What is being presented internationally as a moment of calm has brought little comfort to Gaza’s residents. Despite diplomatic language suggesting an end to the genocidal war, life on the ground remains defined by devastation, scarcity and fear. Air strikes have not fully ceased, aid deliveries fall far short of what is needed, and daily survival has become an exercise in endurance rather than recovery.
Recent winter storms exposed the depth of the destruction. Heavy rain and strong winds swept through areas where homes have been reduced to rubble and families rely on makeshift tents. In ordinary circumstances, such weather would be an inconvenience. Here, it has proved deadly. Children have succumbed to cold, an infant died after floodwater entered a shelter, and collapsing walls crushed tents pitched among ruins. These deaths were not freak accidents but the foreseeable result of a landscape stripped of protection and infrastructure.
Weeks after a supposed truce, the only tangible developments have been limited exchanges involving Israeli prisoners and the release of Palestinian prisoners. Beyond that, little has changed. The death toll has continued to climb past tens of thousands, while promised humanitarian access has failed to materialise at scale. Far fewer aid lorries enter each day than required to sustain a population facing hunger, exposure and disease.

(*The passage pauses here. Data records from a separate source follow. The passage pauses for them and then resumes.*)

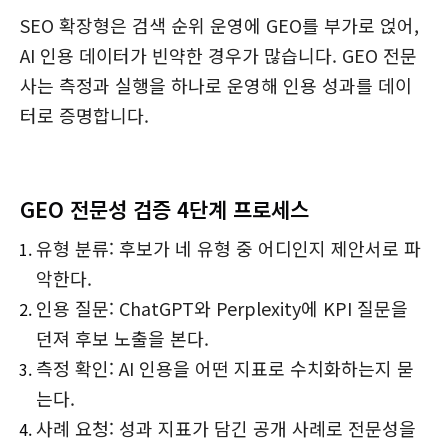
SEO 확장형은 검색 순위 운영에 GEO를 부가로 얹어,
AI 인용 데이터가 빈약한 경우가 많습니다. GEO 전문
사는 측정과 실행을 하나로 운영해 인용 성과를 데이
터로 증명합니다.
GEO 전문성 검증 4단계 프로세스
유형 분류: 후보가 네 유형 중 어디인지 제안서로 파
악한다.
인용 질문: ChatGPT와 Perplexity에 KPI 질문을
던져 후보 노출을 본다.
측정 확인: AI 인용을 어떤 지표로 수치화하는지 묻
는다.
사례 요청: 성과 지표가 담긴 공개 사례로 전문성을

Political initiatives announced with confidence remain largely theoretical. Proposed governing bodies and international arrangements exist on paper but not in practice, blocked by vetoes and competing demands. Meanwhile, plans for an external force remain undefined, with regional actors unwilling to serve as enforcers of another power’s security agenda. As diplomatic attention drifts elsewhere, Gaza risks being carved into ever-smaller, tightly controlled zones, turning the territory into a place where survival itself is uncertain.
For the more than two million people still there, the message is stark: declarations of peace mean little without safety, shelter and dignity. A genocidal war cannot be ended by rhetoric alone, nor can recovery be entrusted to distant leaders already convinced the task is finished.